Of course, chief joy about this film is simply that it’s a Vincent Price movie. This guy has such a flamboyant, larger than life screen charisma that he carries it all with consummate ease, tongue firmly in cheek as his murderous Dr Phibes returns to once more try to raise his beloved wife from the dead (or half-dead, as Caroline Munro looks pretty gorgeous for an ageless corpse, another one of the films crazy oddities). While this film is weaker than the original The Abominable Dr Phibes it’s nonetheless a wonderful, odd little film littered with all sorts of craziness and the sort of intricate deaths that have you guessing where the next one is coming from.

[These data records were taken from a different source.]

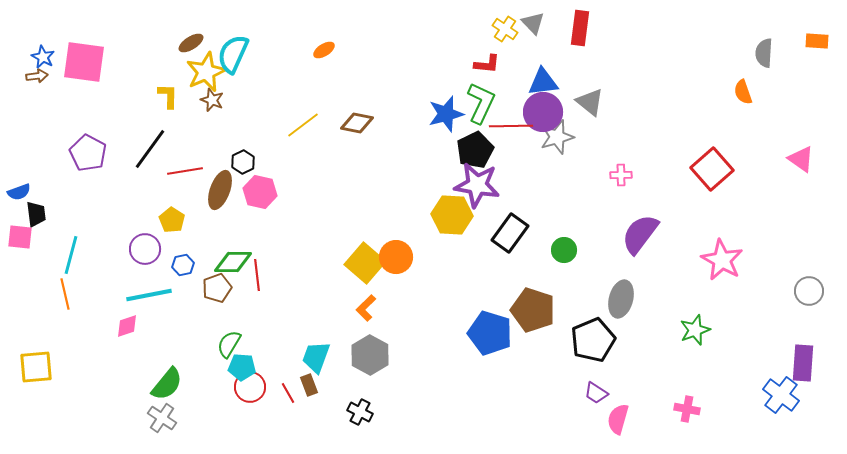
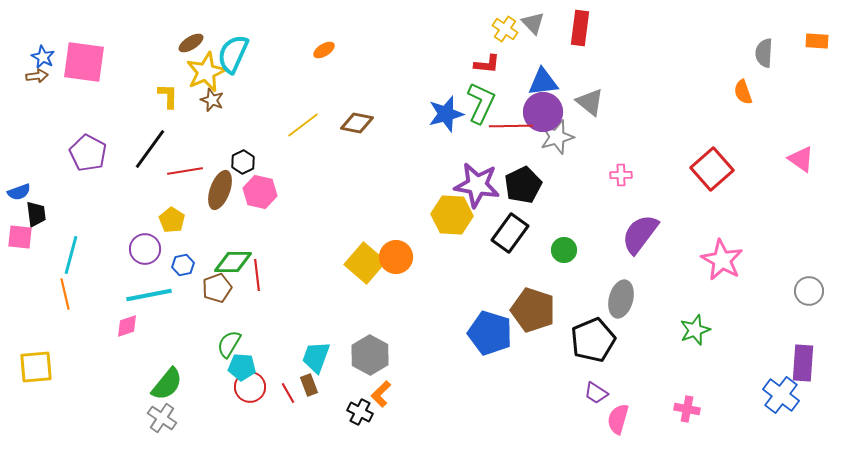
black pentagon at (475, 150): moved 48 px right, 35 px down
orange L-shape at (366, 308): moved 15 px right, 86 px down
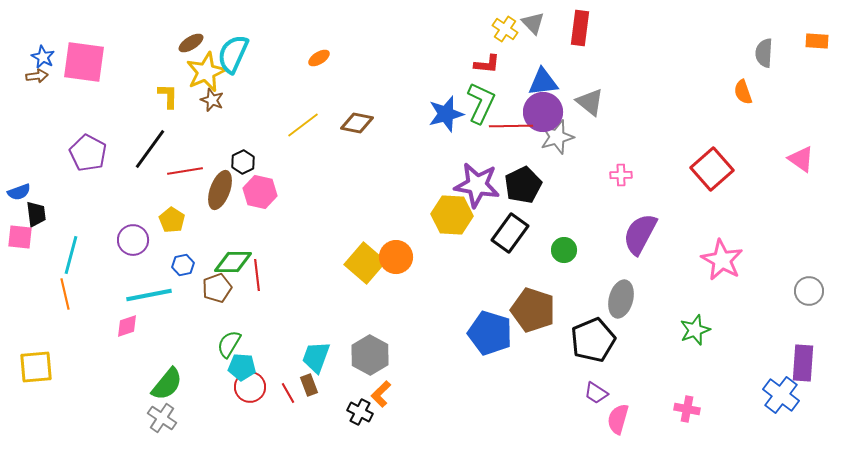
orange ellipse at (324, 50): moved 5 px left, 8 px down
purple semicircle at (640, 234): rotated 9 degrees counterclockwise
purple circle at (145, 249): moved 12 px left, 9 px up
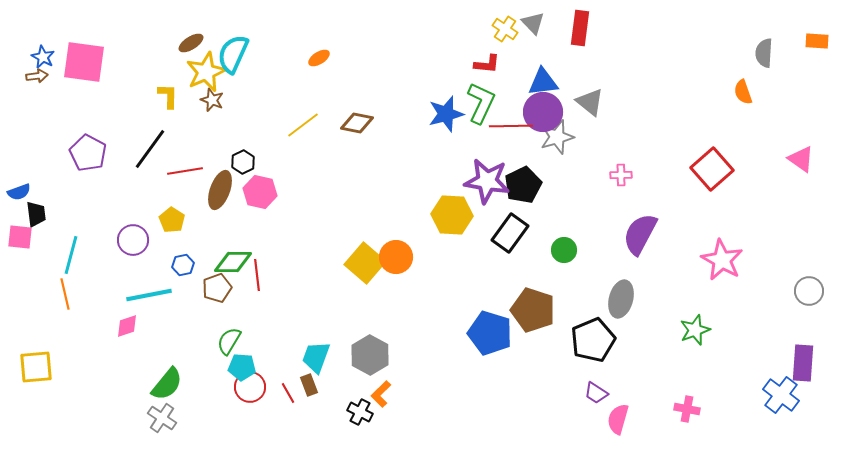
purple star at (477, 185): moved 10 px right, 4 px up
green semicircle at (229, 344): moved 3 px up
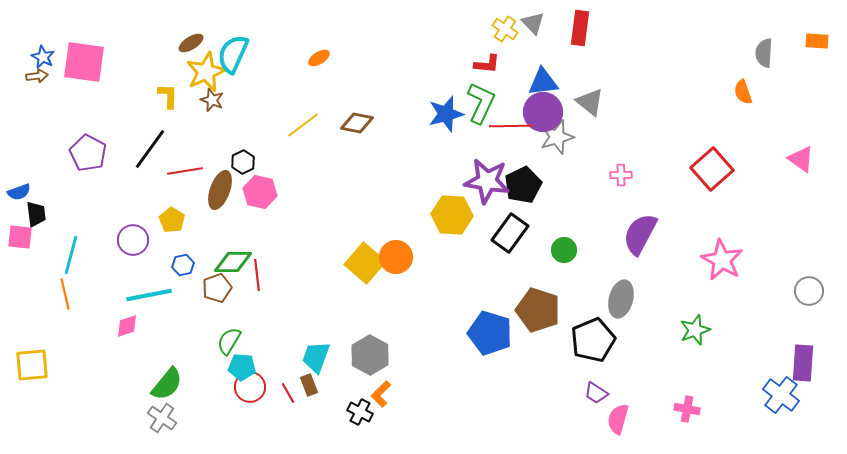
brown pentagon at (533, 310): moved 5 px right
yellow square at (36, 367): moved 4 px left, 2 px up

One of the films particular pleasures is simply its cast of largely British thespians (the film was shot chiefly at Elstree). The wonderful Terry-Thomas displays his perfect comedy timing in a charming cameo, and we even get Peter Cushing in a blink-and-you’ll-miss-it cameo he likely shot in just half an hour. Fiona Lewis (who some will remember from Joe Dante’s Innerspace years later) plays the villain’s girlfriend, and Caroline Munro reprises her finest acting role -that of a pretty corpse. Added to that we get the wonderful Hugh Griffith, Beryl Read and a very young John Thaw as a hapless archeologist, and Peter Jeffrey and John Cater reprising their roles as the most inept detectives England ever produced. Of course we also have the beautiful ice maiden Valli Kemp as the mysterious Vulnavia and Robert Quarry, seemingly channeling Christopher Lee as Phibes’ chief foil, the villainous but oddly conflicted Biederbeck.

phibes2The sets are colourful and camp but oddly impressive, and there is a pervasive art deco/Seventies pop-art feel to it that is rather bizarre from the vantage-point of 2016. The score by John Gale is really so good it seems it must have originally been destined for some other (better) film.

Its just a shame this was the last appearance of Dr Phibes, although him singing “Over The Rainbow” is perhaps a worthy and fitting send-off. We won’t see films like this again, just as we won’t see charismatic charmers like Vincent Price chewing up the scenery like this again either. This is a better ‘bad’ movie than most people give it credit for, I’m sure.